Meghan Ferrall

PhD Proposal Presentation

Day: Wednesday, June 3, 2015

Time: 10:00am

Location: Molecular Science & Engineering (MSE) 1222

Thesis committee members:

        Manu O. Platt, PhD (BME, Georgia Institute of Technology) (Advisor)

            Rashid Bashir, PhD (Bioengineering, University of Illinois Urbana-Champaign)

            Melissa L. Kemp, PhD (BME, Georgia Institute of Technology)

            Ellen Moomaw, PhD (Chemistry & Biochemistry, Kennesaw State University)

            Eberhard O. Voit, PhD (BME, Georgia Institute of Technology)

Title: Effects of Cathepsin Proteolytic Network Dynamics on Extracellular Matrix Degradation in Biological Machines and Invasive Disease

Abstract: Proteases are enzymes that degrade proteins and play a major role in cellular homeostasis. When proteins are aged, defective, or just extracellular proteins taken up by the cell, the majority of these proteins are degraded by enzymes in the lysosomes, such as cysteine cathepsins. In addition to their proteolytic activity inside lysosomes, cathepsins can be secreted from cells and degrade extracellular matrix (ECM) with differing affinities in a variety of tissue destructive diseases such as cancer, atherosclerosis, and osteoporosis. Cathepsins are a family of understudied proteases that have the human body’s most potent collagenase and elastase. Previous work shows cathepsin S preferentially degrades cathepsin K, reducing the degradation of collagen. This process is termed cathepsin cannibalism. Moreover, once these proteins are secreted by cells, they are subject to reaction diffusion kinetics, cell surface kinetics, and some other unidentified interactions, that all must be considered beyond traditional extracellular matrix degradation kinetics. Cathepsins are also secreted with a propeptide covering the enzyme’s active site, which is cleaved to activate the enzyme. Cells produce cystatins, endogenous cathepsin inhibitors, to control proteolytic activity by these enzymes.

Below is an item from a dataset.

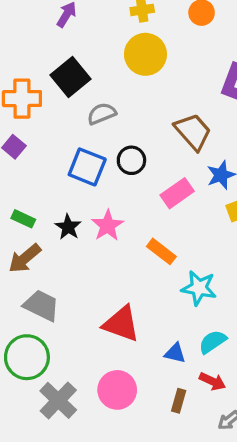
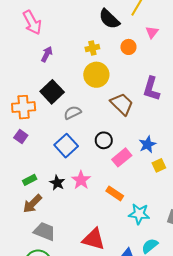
brown trapezoid: (193, 132) -> (122, 104), moved
black circle: (131, 160) -> (104, 140), moved
blue square: (87, 167) -> (66, 146), turned 30
green rectangle: (23, 219) -> (30, 180), turned -48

These potent enzymes are known to be upregulated in tissue destructive diseases, but researchers have been limited in their ability to successfully target cathepsin dysfunction in these diseases. It is important that we not only understand how these enzymes remodel the extracellular matrix, but also how these proteases interact with each other, in order to effectively dose pharmaceutical inhibitors to regulate cathepsin dysfunction therapeutically.  The objective of this proposalis to develop a mechanistic understanding of how cathepsins interact with ECM and each other for tissue remodeling as produced and regulated by living cells, as a means to target these cathepsin mechanisms in the treatment of tissue destructive diseases and remodeling of synthetic environments. Therefore, the central hypothesis of this proposal is that when cells secrete multiple species of cathepsins, these cathepsins exhibit complex cathepsin-cathepsin interactions between potent cathepsins K, L, S, and V, which reduces expected ECM protein degradation and thus concentrations of cathepsins. The research proposal is innovative because it analyzes cathepsin activity through molecular and computational approaches to develop mechanistic models to drive effective targeting strategies for cathepsin-mediated diseases and sustainable fabrication of biological machines.